Data augmentation is not utilized fully in class `PartitionedCIFAR10`.
liyipeng00 opened this issue · 2 comments
Suject: Data augmentation (e.g., RandomCrop(), RandomHorizontalFlip()) is not utilized fully in class PartitionedCIFAR10.
Details: We note that FedLab construct the local datasets with BaseDataset(), where the sample is taken out from the local datasets without using transforms (data augmentation) (see code 1 and code 2), even if transforms are used when preparing local datasets. Consider that the images transformed randomly from a single image as multiple images. There are 60000 different augmentated images (e.g., MNIST) in total in FedLab. In contrast, if the transform is executed everytime a sample is used to train (common way), the augmentated images will be more than 60000. As a result, the test accuracy of FedLab will be lower than that of the common way, while the speed of FedLab will be faster. See the comparison results in construct-local-datasets, where we construct local datasets according to the common way (Way 1) and FedLab (i.e., Way 2). Note that if your transform is only transforms.Compose([transforms.ToTensor(), transforms.Normalize(mean,std)])

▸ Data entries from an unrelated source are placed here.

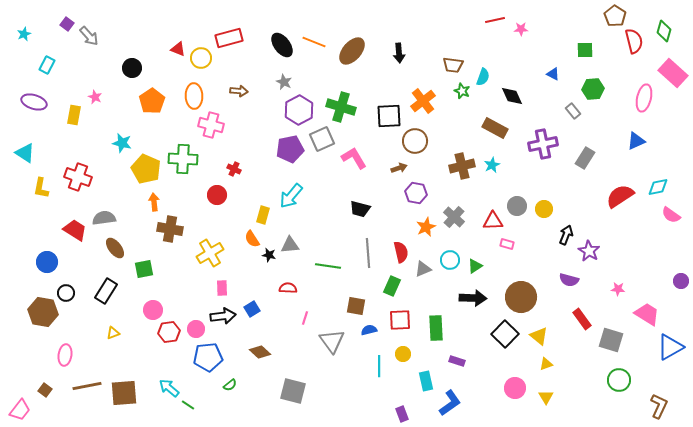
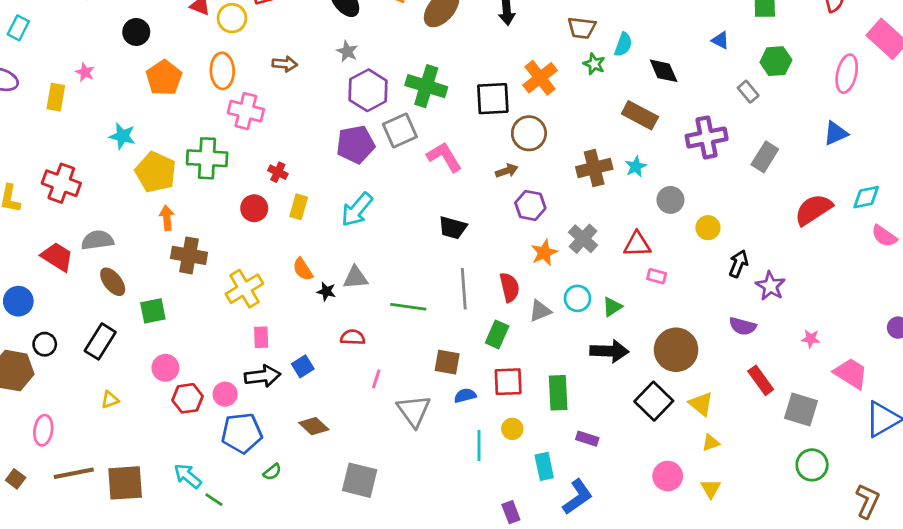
gray circle: (517, 206) -> (670, 200), moved
yellow rectangle: (263, 215) -> (299, 207), moved

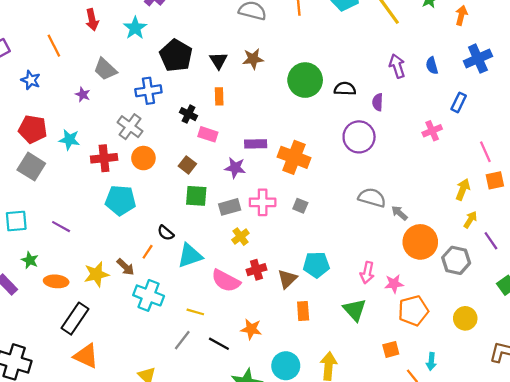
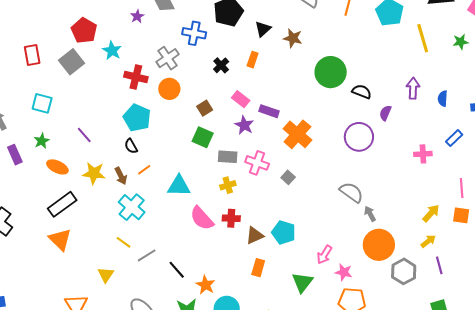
pink rectangle: (208, 134) -> (241, 99), moved
purple line: (61, 227) -> (84, 135), moved
black semicircle: (166, 233) -> (131, 146), moved
yellow line: (195, 312) -> (124, 242), moved
orange star: (251, 329) -> (206, 285), moved

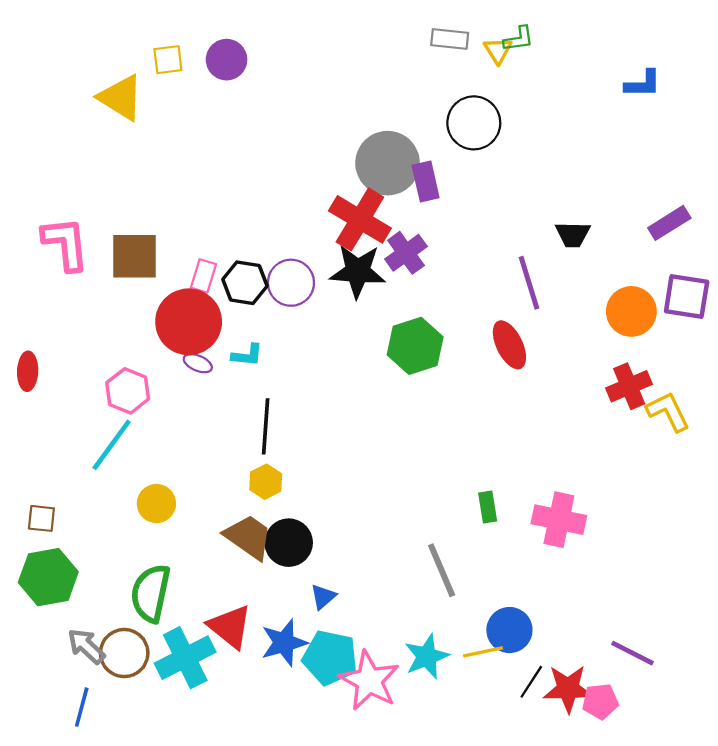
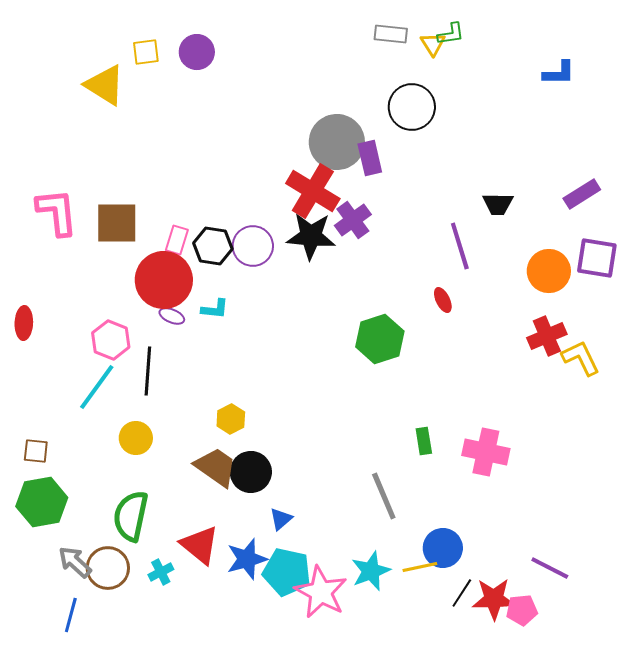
red ellipse: (509, 345) -> (443, 300), size x0.6
green hexagon: (415, 346) -> (380, 339), moved
black line: (266, 426) -> (148, 371), moved
cyan cross: (185, 658) -> (161, 572), size x0.5

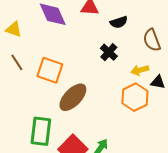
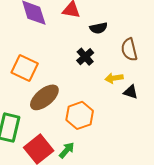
orange hexagon: (135, 97) -> (80, 115), moved

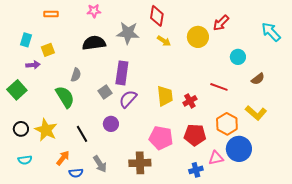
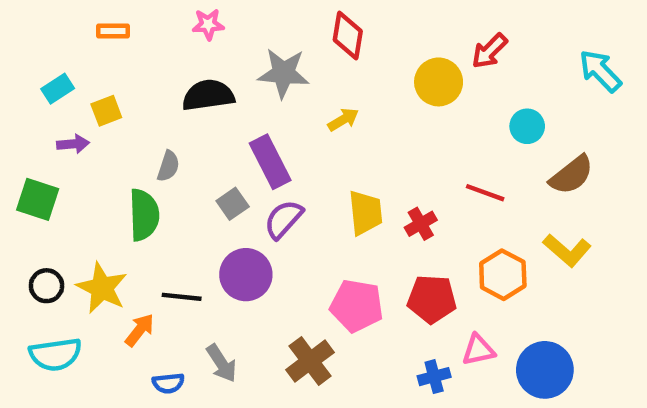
cyan rectangle: (26, 40) -> (58, 89), turned 40
yellow arrow: (164, 41) -> (343, 120), moved, turned -64
purple rectangle: (122, 73) -> (270, 162), turned -35
brown semicircle: (258, 79) -> (571, 175), size x1.5
green square: (17, 90) -> (38, 199), turned -30
green semicircle: (65, 97) -> (144, 215), turned 30
purple circle: (111, 124) -> (246, 275), size x1.5
black line: (82, 134) -> (182, 297), turned -54
blue circle: (239, 149) -> (545, 370), moved
orange arrow: (63, 158) -> (140, 330), moved
cyan semicircle: (25, 160) -> (55, 354), size x1.6
brown cross: (140, 163) -> (310, 361), turned -35

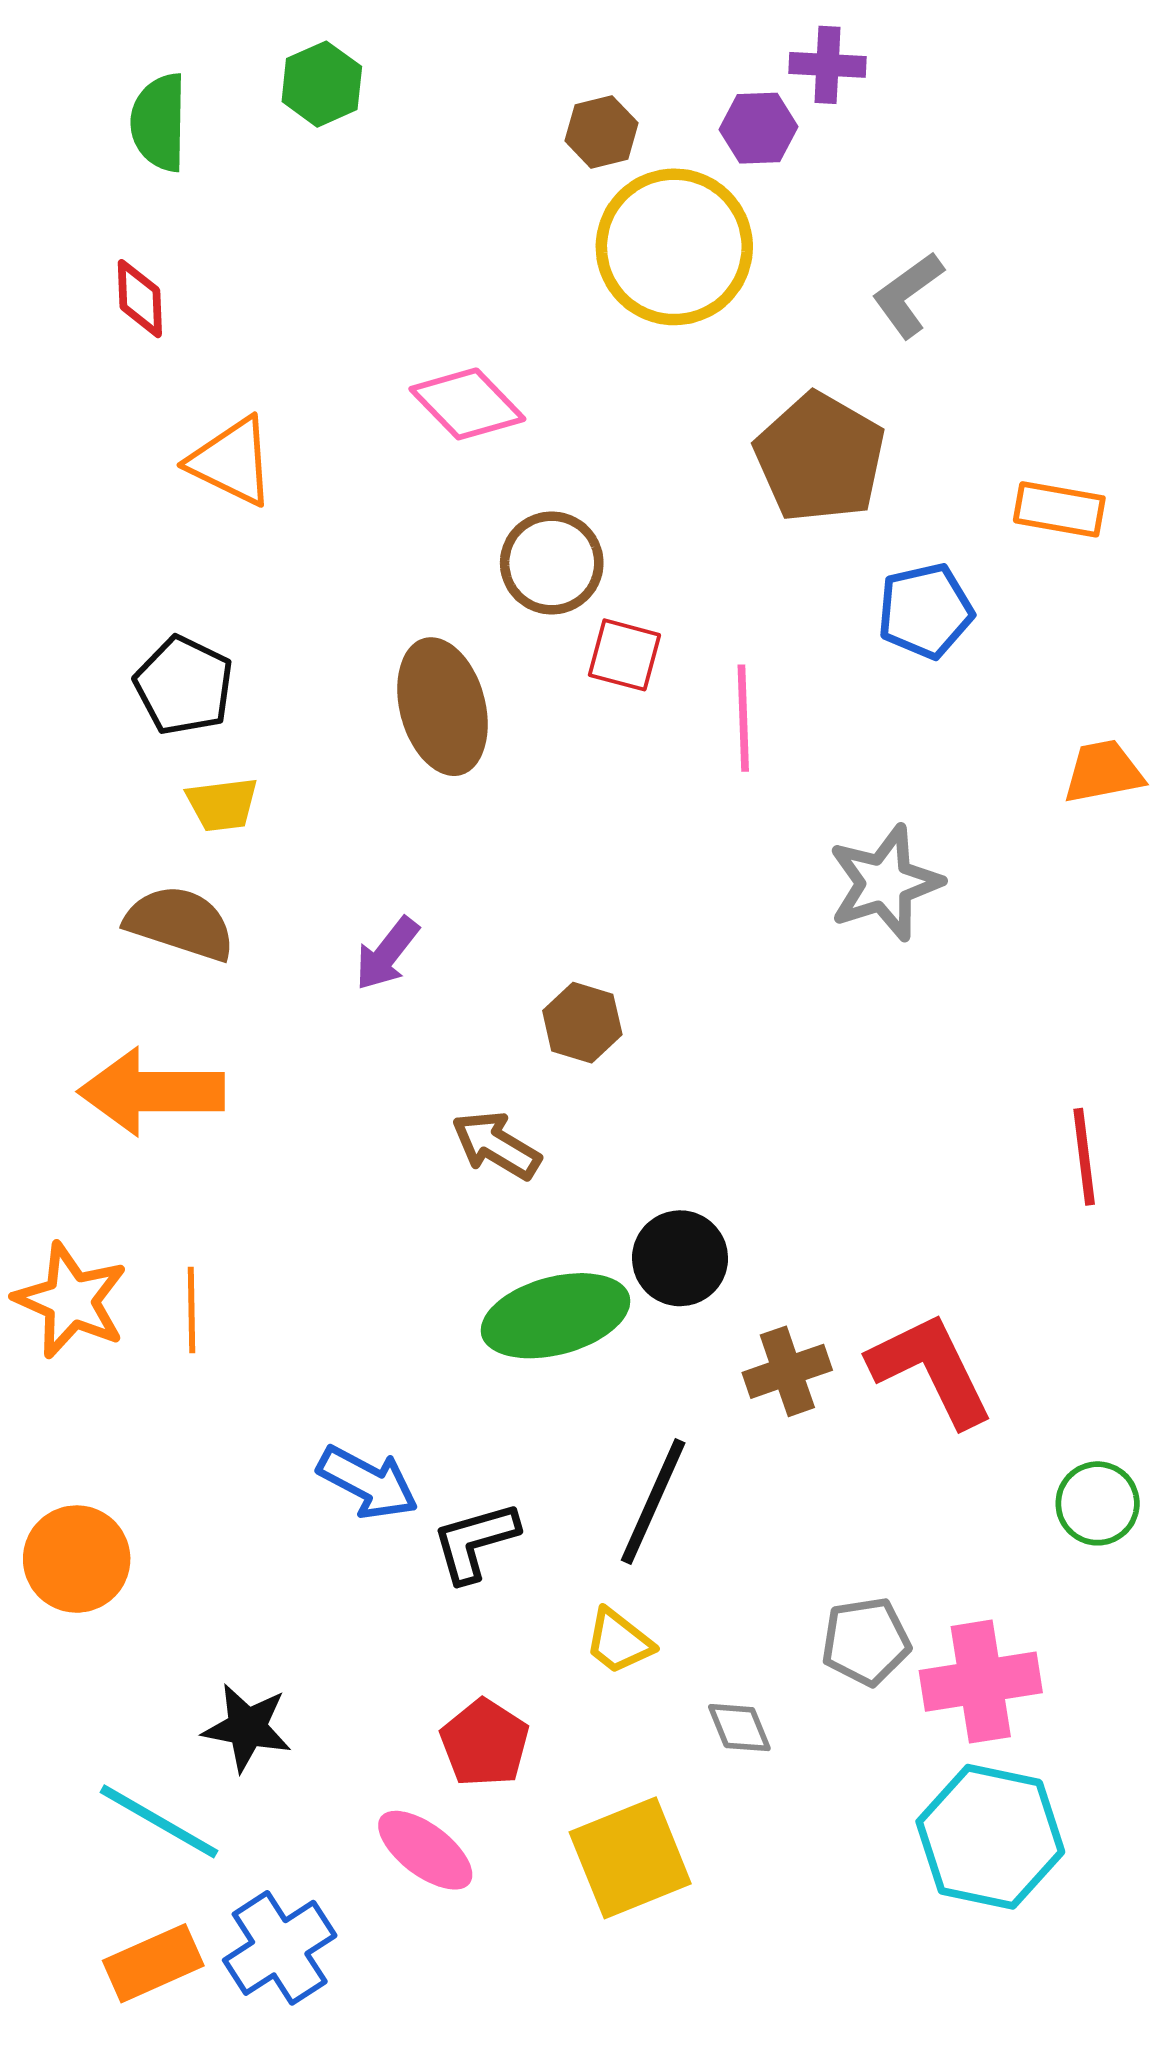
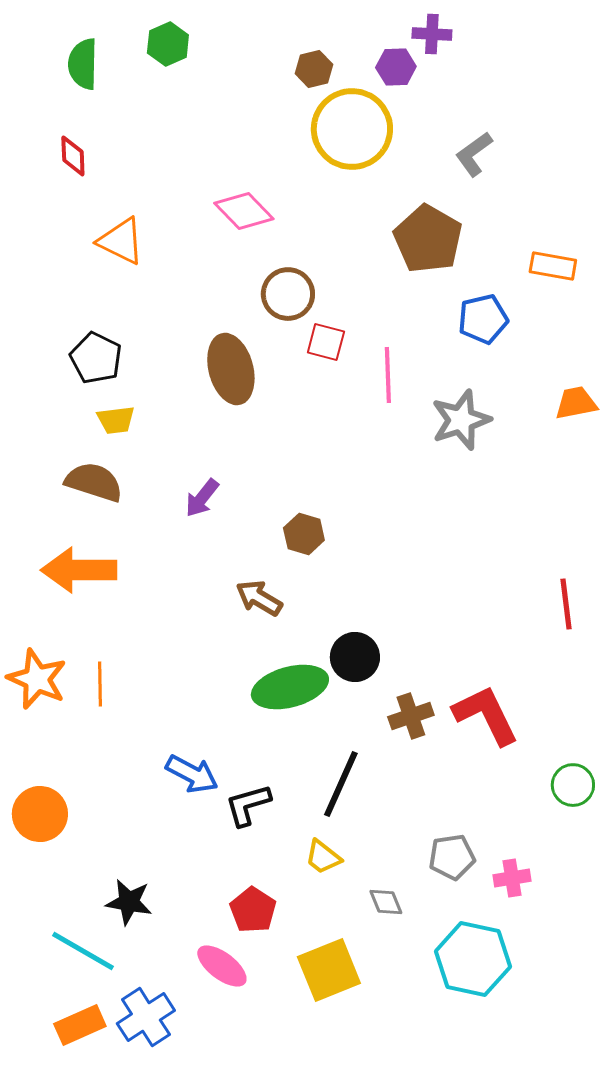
gray star: (885, 883) -> (461, 420), moved
pink cross: (981, 1682) -> (512, 878), size x0.6
cyan hexagon: (990, 1837) -> (473, 959), moved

, FedLab (still faster) and the common way can achieve the same test accuracy.
# code 1
for id, indices in self.data_indices.items():
data, label = [], []
for idx in indices:
x, y = samples[idx], labels[idx]
data.append(x)
label.append(y)
dataset = BaseDataset(data, label)
torch.save(
dataset,
os.path.join(self.path, "train", "data{}.pkl".format(id)))
# code 2
class BaseDataset(Dataset):
def __getitem__(self, index):
return self.x[index], self.y[index]
Sorry for the late reply. PartitionedCIFAR10 is a simple example of feddataset that I provided. For the general case, I guess PartitionedCifar (provided by @AgentDS ) is the way you suggested.
Thanks for your kind reply. Yes, this example is what I suggest. I am sorry that I have not noticed it before I raise this issue. Fortunately, I think this issue could be marked to help us understand FedLab better. Thanks again.